**EXERCISE REQUIREMENTS**
Each word in the data below should be copied exactly; the images should not.

[Dataset entries]
*** Begin section ***

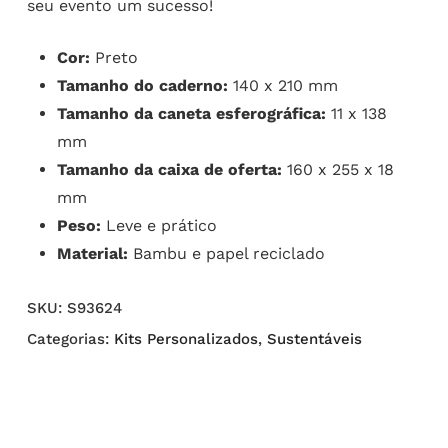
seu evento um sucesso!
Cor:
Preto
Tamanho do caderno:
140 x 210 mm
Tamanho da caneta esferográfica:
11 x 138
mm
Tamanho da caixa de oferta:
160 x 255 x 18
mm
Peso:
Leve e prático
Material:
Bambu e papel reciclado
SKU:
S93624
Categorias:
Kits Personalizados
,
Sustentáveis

*** End section ***

**REPLY**
seu evento um sucesso!
Cor:
Preto
Tamanho do caderno:
140 x 210 mm
Tamanho da caneta esferográfica:
11 x 138
mm
Tamanho da caixa de oferta:
160 x 255 x 18
mm
Peso:
Leve e prático
Material:
Bambu e papel reciclado
SKU:
S93624
Categorias:
Kits Personalizados
,
Sustentáveis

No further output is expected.